Return the lines of the data below starting at the one holding "Λάβετε υπόψη ότι κάποια επεξεργασία" and ending at the one holding "peut vous proposer selon", word for word, leaving every picture out.

◆ Transcribed page contents
------------------------------------------------------------

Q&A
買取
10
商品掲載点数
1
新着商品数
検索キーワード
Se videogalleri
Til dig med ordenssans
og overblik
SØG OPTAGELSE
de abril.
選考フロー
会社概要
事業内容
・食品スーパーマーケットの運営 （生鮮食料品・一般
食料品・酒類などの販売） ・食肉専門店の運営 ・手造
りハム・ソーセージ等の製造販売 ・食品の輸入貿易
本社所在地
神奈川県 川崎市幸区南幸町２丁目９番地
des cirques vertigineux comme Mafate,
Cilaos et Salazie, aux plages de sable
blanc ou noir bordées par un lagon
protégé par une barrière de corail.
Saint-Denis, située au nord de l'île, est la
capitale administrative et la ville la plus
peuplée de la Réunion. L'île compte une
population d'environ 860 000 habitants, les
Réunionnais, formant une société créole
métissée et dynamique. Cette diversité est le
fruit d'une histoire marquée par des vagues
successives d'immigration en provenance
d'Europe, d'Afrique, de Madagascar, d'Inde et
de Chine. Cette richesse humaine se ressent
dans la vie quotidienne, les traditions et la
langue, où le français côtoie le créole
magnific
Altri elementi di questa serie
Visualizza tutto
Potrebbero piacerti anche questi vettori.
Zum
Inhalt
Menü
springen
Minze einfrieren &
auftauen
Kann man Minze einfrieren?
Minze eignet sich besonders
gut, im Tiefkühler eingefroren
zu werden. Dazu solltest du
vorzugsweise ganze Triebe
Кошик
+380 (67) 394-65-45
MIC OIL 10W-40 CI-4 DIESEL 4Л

------------------------------------------------------------

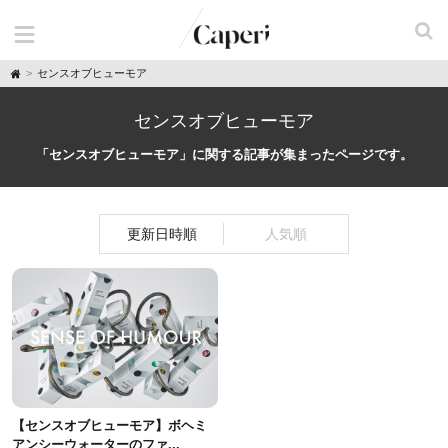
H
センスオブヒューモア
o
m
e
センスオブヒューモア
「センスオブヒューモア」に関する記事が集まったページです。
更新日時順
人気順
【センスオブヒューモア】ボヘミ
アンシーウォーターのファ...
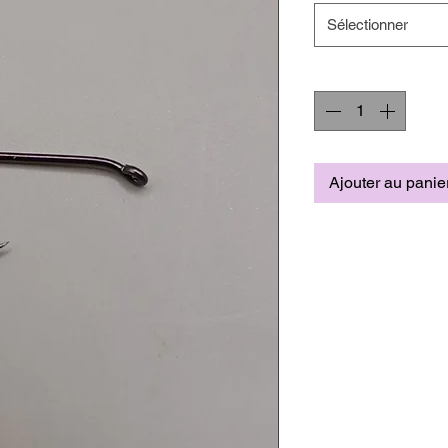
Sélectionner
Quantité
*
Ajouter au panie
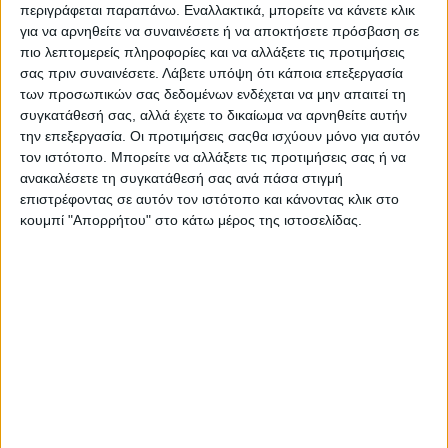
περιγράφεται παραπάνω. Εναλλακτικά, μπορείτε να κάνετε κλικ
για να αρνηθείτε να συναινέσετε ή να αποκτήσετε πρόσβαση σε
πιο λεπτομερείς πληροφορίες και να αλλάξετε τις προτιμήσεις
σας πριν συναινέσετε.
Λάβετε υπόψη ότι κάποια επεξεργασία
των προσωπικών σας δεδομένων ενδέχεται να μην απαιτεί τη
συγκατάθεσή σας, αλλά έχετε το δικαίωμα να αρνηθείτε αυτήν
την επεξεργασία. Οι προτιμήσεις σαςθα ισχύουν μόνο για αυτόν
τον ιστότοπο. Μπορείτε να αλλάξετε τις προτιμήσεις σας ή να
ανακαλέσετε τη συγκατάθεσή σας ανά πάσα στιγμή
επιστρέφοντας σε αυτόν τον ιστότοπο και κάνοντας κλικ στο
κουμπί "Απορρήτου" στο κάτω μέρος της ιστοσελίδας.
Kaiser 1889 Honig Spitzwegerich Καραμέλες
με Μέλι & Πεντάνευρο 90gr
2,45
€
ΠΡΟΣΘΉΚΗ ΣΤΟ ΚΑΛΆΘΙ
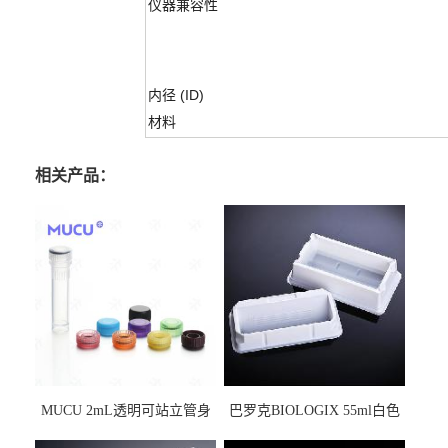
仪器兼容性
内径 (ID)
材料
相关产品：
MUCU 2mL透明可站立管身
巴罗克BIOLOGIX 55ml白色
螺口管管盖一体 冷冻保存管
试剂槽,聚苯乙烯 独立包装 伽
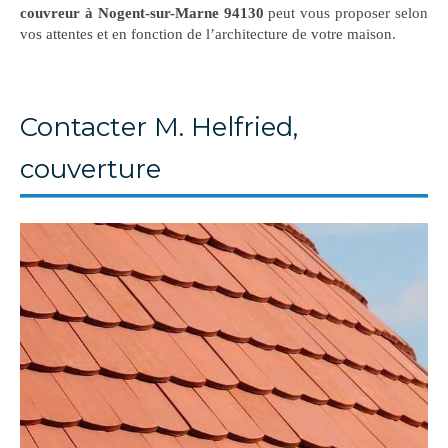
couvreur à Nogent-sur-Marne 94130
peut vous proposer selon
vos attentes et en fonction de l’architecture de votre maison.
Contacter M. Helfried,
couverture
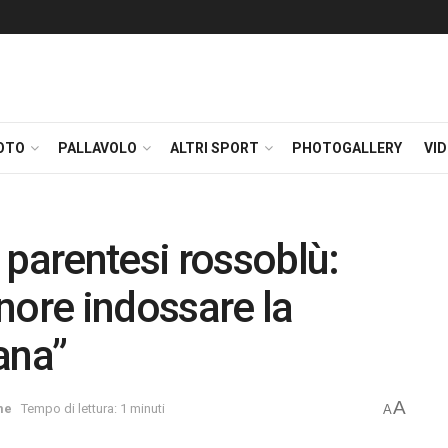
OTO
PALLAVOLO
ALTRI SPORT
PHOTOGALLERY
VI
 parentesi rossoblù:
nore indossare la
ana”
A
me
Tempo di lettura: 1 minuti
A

------------------------------------------------------------

◆ TASK SOLUTION
Λάβετε υπόψη ότι κάποια επεξεργασία
των προσωπικών σας δεδομένων ενδέχεται να μην απαιτεί τη
συγκατάθεσή σας, αλλά έχετε το δικαίωμα να αρνηθείτε αυτήν
την επεξεργασία. Οι προτιμήσεις σαςθα ισχύουν μόνο για αυτόν
τον ιστότοπο. Μπορείτε να αλλάξετε τις προτιμήσεις σας ή να
ανακαλέσετε τη συγκατάθεσή σας ανά πάσα στιγμή
επιστρέφοντας σε αυτόν τον ιστότοπο και κάνοντας κλικ στο
κουμπί "Απορρήτου" στο κάτω μέρος της ιστοσελίδας.
Kaiser 1889 Honig Spitzwegerich Καραμέλες
με Μέλι & Πεντάνευρο 90gr
2,45
€
ΠΡΟΣΘΉΚΗ ΣΤΟ ΚΑΛΆΘΙ
仪器兼容性
内径 (ID)
材料
相关产品：
MUCU 2mL透明可站立管身
巴罗克BIOLOGIX 55ml白色
螺口管管盖一体 冷冻保存管
试剂槽,聚苯乙烯 独立包装 伽
couvreur à Nogent-sur-Marne 94130
peut vous proposer selon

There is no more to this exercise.